■ **YOUR OBJECTIVE**:
Could you filter the records below and return each line that holds "Monistrol"?

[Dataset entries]
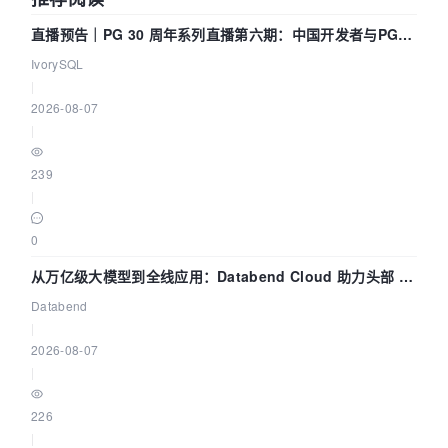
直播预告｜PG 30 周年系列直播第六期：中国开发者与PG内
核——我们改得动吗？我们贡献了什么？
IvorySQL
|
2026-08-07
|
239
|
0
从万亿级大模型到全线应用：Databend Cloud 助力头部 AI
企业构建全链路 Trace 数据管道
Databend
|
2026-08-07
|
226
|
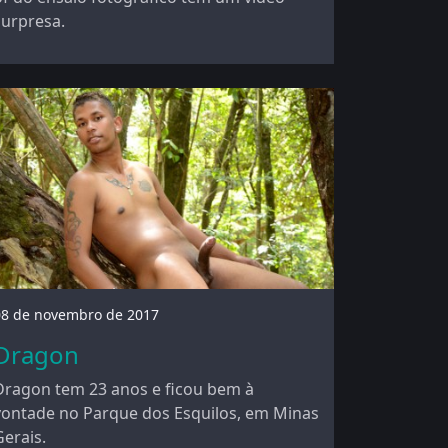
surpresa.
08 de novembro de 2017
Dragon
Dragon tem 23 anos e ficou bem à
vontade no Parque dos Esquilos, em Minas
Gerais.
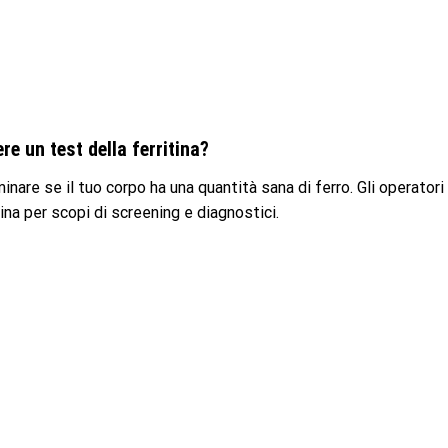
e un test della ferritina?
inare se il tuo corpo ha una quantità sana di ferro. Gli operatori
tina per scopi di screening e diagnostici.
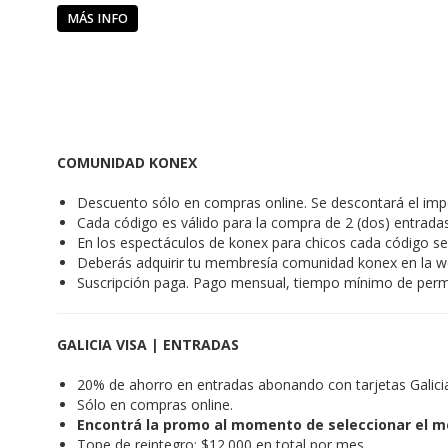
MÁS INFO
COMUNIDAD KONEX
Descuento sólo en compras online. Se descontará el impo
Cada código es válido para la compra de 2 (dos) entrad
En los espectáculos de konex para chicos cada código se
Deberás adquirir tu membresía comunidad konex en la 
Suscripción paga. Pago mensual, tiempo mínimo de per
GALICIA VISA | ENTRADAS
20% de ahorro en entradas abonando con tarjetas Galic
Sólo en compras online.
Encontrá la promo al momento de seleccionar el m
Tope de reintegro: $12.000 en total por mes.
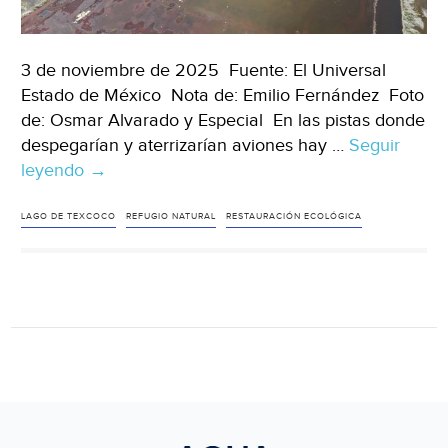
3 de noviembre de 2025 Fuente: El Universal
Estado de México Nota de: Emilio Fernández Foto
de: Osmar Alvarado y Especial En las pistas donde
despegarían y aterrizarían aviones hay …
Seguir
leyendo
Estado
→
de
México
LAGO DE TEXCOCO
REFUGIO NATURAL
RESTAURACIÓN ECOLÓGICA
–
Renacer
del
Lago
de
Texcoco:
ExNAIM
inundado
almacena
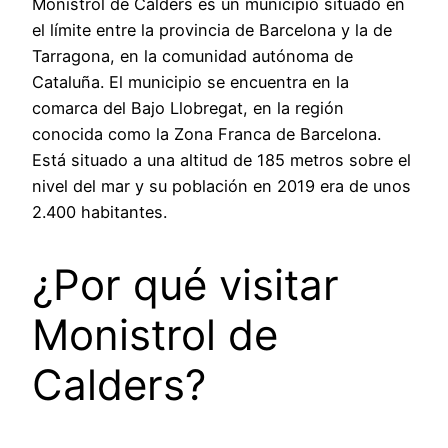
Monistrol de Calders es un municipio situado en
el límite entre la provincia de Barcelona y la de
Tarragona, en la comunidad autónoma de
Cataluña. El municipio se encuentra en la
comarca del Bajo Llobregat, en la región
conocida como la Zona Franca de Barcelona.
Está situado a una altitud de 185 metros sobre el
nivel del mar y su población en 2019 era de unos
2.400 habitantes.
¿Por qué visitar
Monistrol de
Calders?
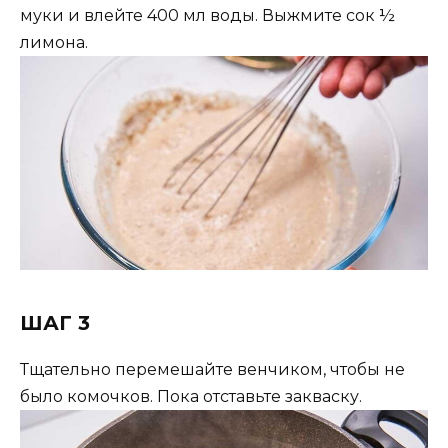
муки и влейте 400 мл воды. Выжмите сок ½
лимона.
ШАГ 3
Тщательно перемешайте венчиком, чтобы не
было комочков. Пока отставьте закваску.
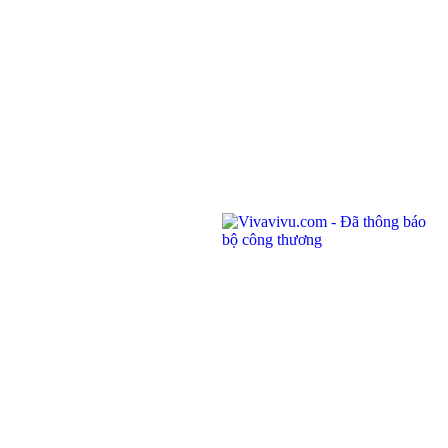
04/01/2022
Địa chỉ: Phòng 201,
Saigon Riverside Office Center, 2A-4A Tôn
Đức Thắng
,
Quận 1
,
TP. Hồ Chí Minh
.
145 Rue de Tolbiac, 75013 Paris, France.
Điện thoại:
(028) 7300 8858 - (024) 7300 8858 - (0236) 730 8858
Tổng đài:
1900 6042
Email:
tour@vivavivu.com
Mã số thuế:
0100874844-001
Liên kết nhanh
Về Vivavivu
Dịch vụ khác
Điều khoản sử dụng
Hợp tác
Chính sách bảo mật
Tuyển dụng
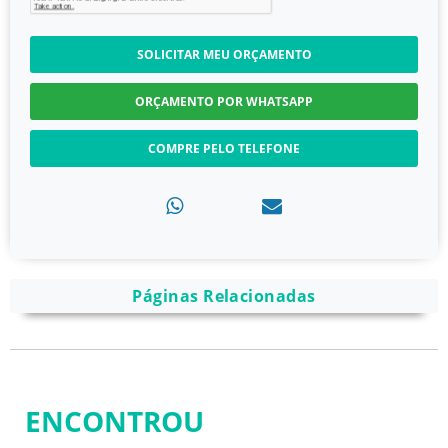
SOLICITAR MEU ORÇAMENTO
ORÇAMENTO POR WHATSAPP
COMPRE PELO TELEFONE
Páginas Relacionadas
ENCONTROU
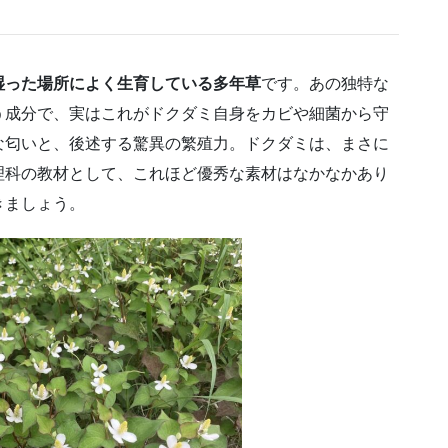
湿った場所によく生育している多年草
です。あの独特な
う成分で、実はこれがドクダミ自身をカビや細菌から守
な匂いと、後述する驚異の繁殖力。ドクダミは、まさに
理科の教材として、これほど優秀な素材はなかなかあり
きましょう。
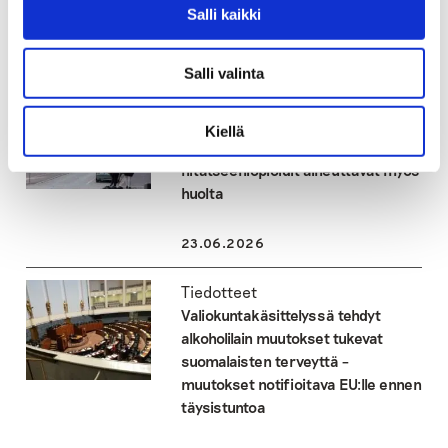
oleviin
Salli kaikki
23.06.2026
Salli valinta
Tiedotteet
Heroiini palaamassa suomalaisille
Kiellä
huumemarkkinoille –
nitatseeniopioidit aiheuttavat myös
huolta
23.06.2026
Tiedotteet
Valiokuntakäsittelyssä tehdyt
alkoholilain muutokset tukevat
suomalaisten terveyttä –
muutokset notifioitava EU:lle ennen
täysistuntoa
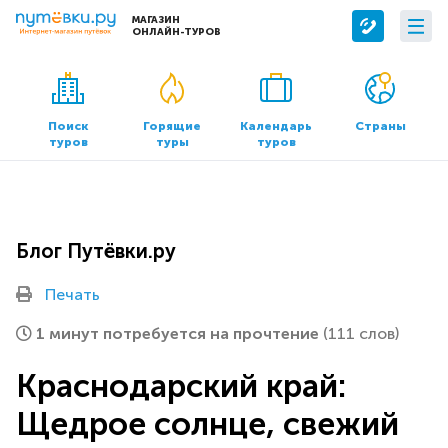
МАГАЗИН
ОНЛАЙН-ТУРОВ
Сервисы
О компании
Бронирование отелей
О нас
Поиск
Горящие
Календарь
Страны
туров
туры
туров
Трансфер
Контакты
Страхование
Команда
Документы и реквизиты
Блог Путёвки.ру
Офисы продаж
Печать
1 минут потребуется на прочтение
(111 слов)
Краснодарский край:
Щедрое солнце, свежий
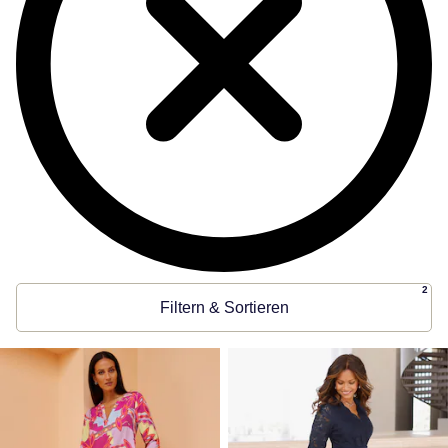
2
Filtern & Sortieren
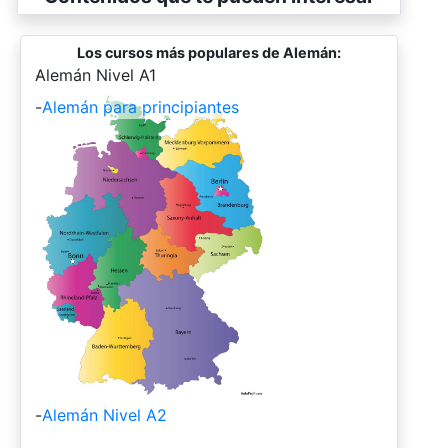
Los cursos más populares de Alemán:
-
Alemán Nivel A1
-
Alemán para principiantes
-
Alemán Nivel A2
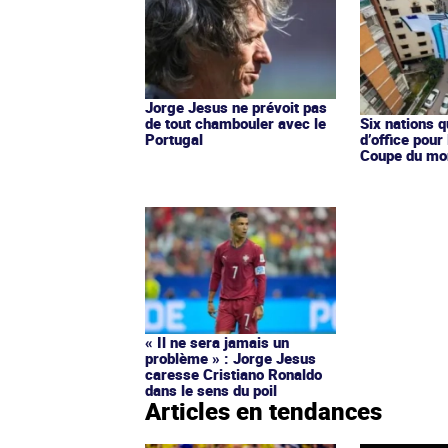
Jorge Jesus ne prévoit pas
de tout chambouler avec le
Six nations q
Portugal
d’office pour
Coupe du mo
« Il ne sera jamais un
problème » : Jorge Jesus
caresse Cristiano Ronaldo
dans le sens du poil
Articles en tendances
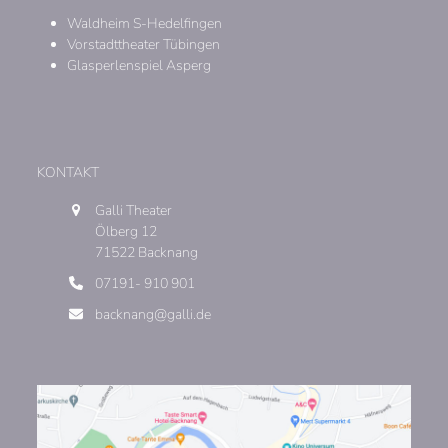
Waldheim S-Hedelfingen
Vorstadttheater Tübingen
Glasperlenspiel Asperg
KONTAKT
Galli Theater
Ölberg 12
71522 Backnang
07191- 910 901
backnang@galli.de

■ **OUTPUT FOR THIS EXERCISE**:
Monistrol de Calders es un municipio situado en
Monistrol de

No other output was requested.